The land should easily accommodate a 6,000-square-foot building (the size that our market study targeted as supportable in our area) and the 39 parking spaces that our market study recommends for that size of building. (Walpole's zoning and site plan regulations don't mandate a specific number of parking spaces for any commercial building, only that "sufficient" parking be provided for the building's use.) The full buildout is likely to require us to ask Walpole's zoning board of adjustment for permission to extend our lot into the old Hubbard Farms land behind the current site, which Bensonwood also now owns. We're optimistic that the board would view our request favorably.
2. Will there be at least tentative sketches/plans available to illustrate the facility's likely course of expansion?
The team at Bensonwood asked the co-op's board to come up some very preliminary ideas about what would be included in the
building's first phase of construction. Do we want, and can we afford, to install a commercial kitchen in this first phase? Do we want to start with, and can we afford, a
40-by-50-foot building? Or is a 35-by-60-foot building more suited to a grocery store's layout? Or maybe a 40-by-40-foot building? To help us answer these questions, board
members will visited other co-ops, talked with their managers, and sought other expert advice. Using our best initial guesses, the Bensonwood team came up with an initial concept drawing
which you see here.
A more detailed design will be developed when we are ready to move forward with the construction.

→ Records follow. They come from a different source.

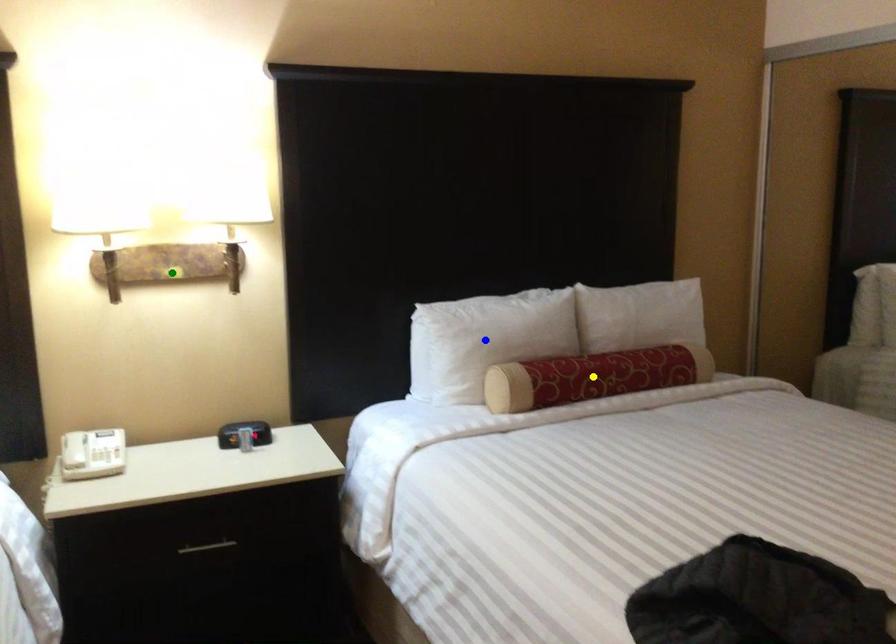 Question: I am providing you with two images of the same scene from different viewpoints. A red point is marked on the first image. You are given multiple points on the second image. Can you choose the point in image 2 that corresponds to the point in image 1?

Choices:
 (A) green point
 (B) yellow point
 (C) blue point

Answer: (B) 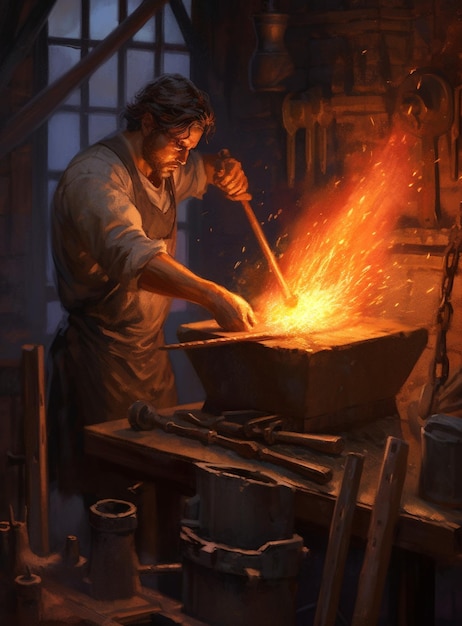 What are the coordinates of `table` in the screenshot? It's located at (139, 456). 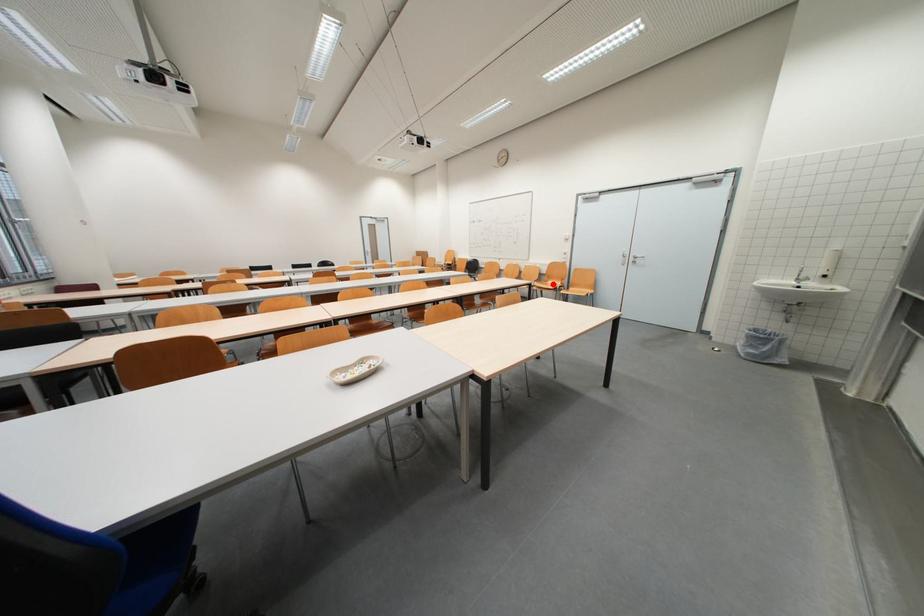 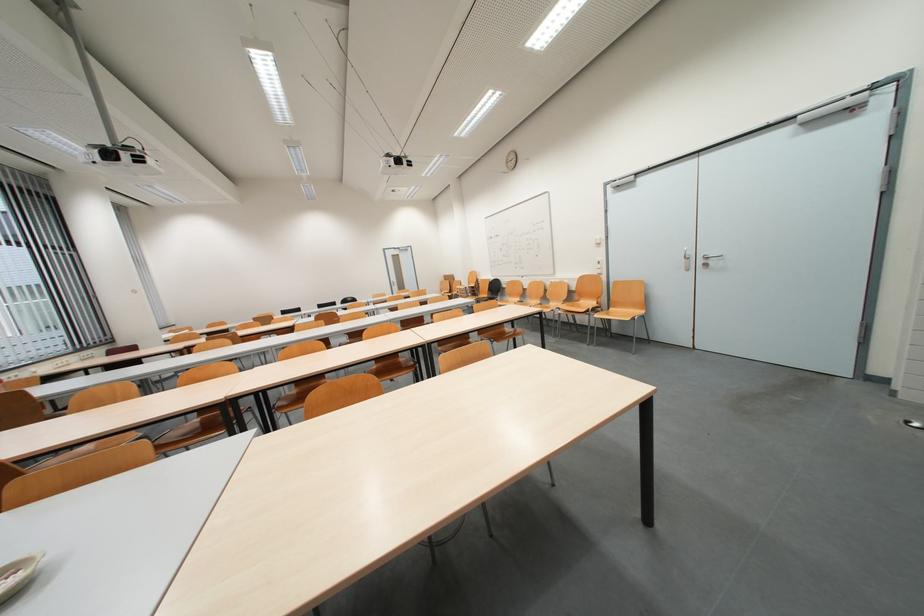 Find the pixel in the second image that matches the highlighted location in the first image.

(582, 302) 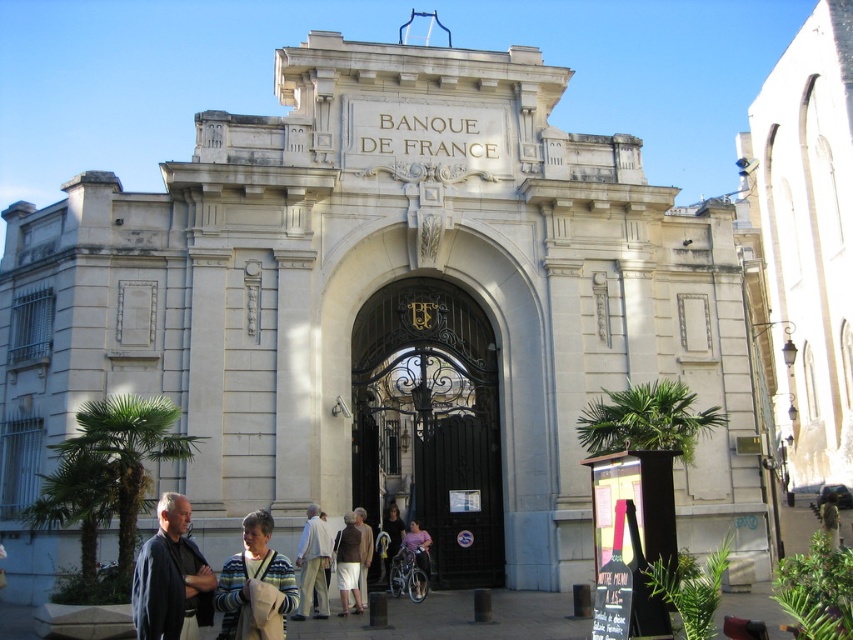 The width and height of the screenshot is (853, 640). Find the location of `striped sweater at center`. striped sweater at center is located at coordinates (254, 582).

Which is in front, point (279, 573) or point (349, 566)?

Point (279, 573) is more forward.

Is point (253, 536) more distant than point (335, 545)?

No, (253, 536) is in front of (335, 545).

Find the location of a particular element. This screenshot has height=640, width=853. striped sweater at center is located at coordinates [254, 582].

Is dark wrought iron gate at center to the left of light pink fabric at center from the viewer's perspective?

No, dark wrought iron gate at center is not to the left of light pink fabric at center.

Consider the image. Does dark wrought iron gate at center have a greater width compared to light pink fabric at center?

Indeed, dark wrought iron gate at center has a greater width compared to light pink fabric at center.

The image size is (853, 640). Find the location of `dark wrought iron gate at center`. dark wrought iron gate at center is located at coordinates (430, 422).

Which is below, dark blue jacket at lower left or striped sweater at center?

striped sweater at center is lower down.

Is point (161, 593) closer to viewer compared to point (222, 608)?

Yes, point (161, 593) is in front of point (222, 608).

Find the location of `dark blue jacket at lower left`. dark blue jacket at lower left is located at coordinates (170, 576). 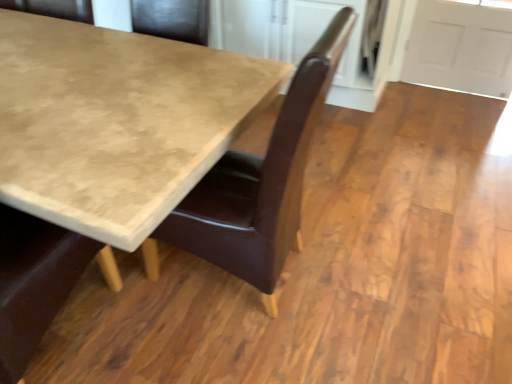 Find the location of a particular element. The width and height of the screenshot is (512, 384). unoccupied area in front of brown leather chair at center is located at coordinates pos(229,348).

3. How will the Co-op impact local farm stands and farmer's markets? Why would people continue to go to those two places to buy from friends and neighbors when they can do one-stop shopping at the co-op?
People go to farmers markets and farmstands as much for the experience, ambience, and social contacts as for the
products – the chance to see friends and talk to producers and farmers. Many co-op members shop at Harlow’s, Pete’s Stand, and other local venues and still go to the farmers markets. The Hanover
Co-op reports that the number of farmstands has grown in its market area over the years during the same time that the co-op has built two additional stores. Data shows that farmstands and
farmers markets located near a co-op are better supported country-wide due in part to the increase in awareness a co-op brings to the healthy and local food movement. The Co-op would
provide a market to feature local producers products as well as promote local production within the region.

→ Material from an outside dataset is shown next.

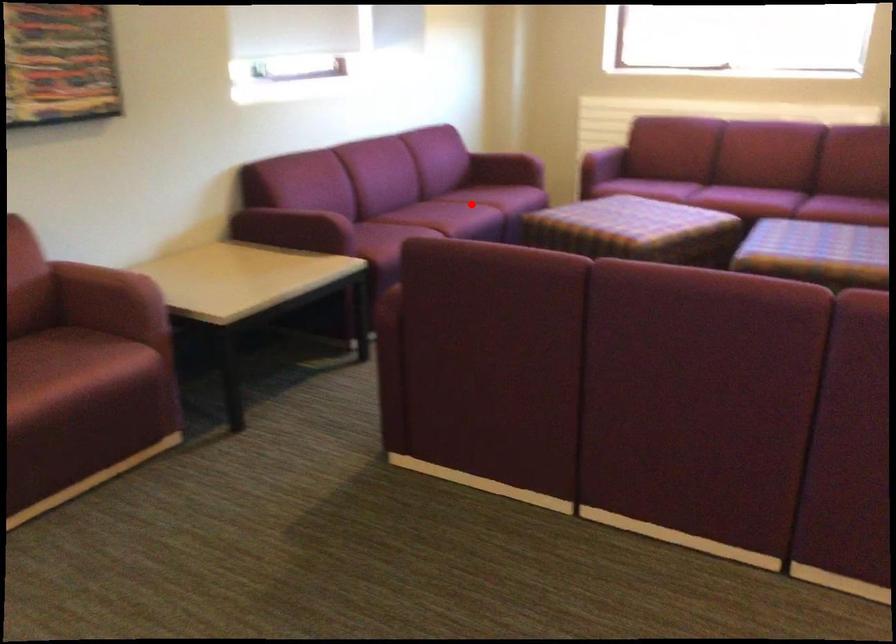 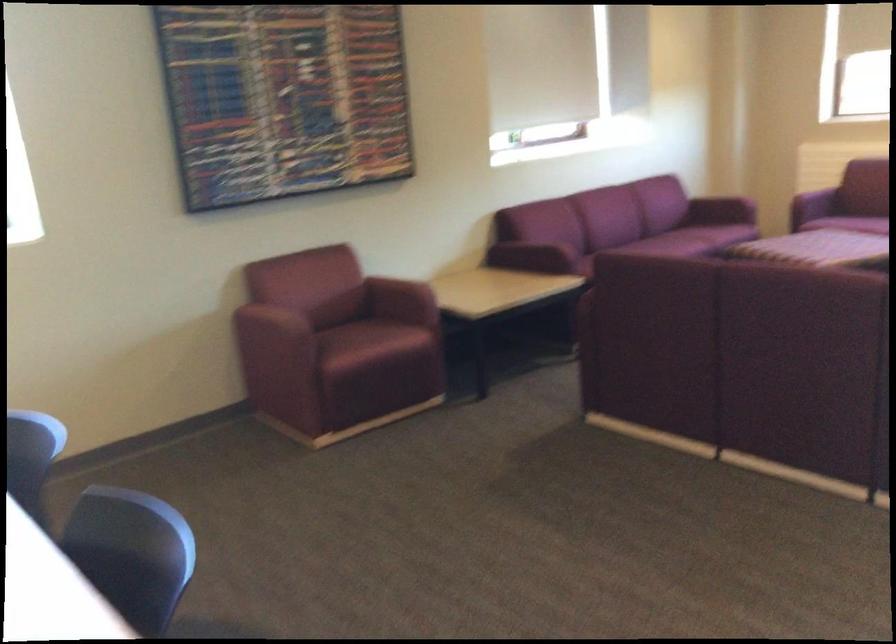 Question: I am providing you with two images of the same scene from different viewpoints. Image1 has a red point marked. In image2, the corresponding 3D location appears at what relative position? Reply with the corresponding letter.

Choices:
 (A) Closer
 (B) Farther

Answer: (B) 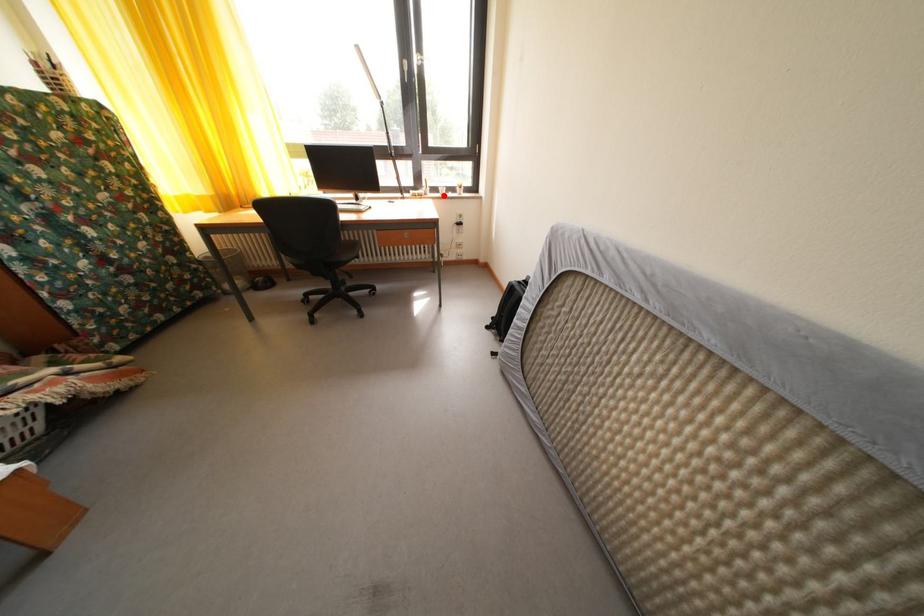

4. What happens to the co-op without the full range of goods to offer as competition with Shaw's?
Many co-ops do well when located near traditional chain supermarkets by providing an alternative that's easy to access. Our market consultants think that Edwards Lane is an especially good site because it’s so close to Shaw’s: people can shop at the chain store and then easily swing by the co-op to get the fresh, local products that Shaw’s can’t provide them. That minimizes the inconvenience of making more than one shopping stop.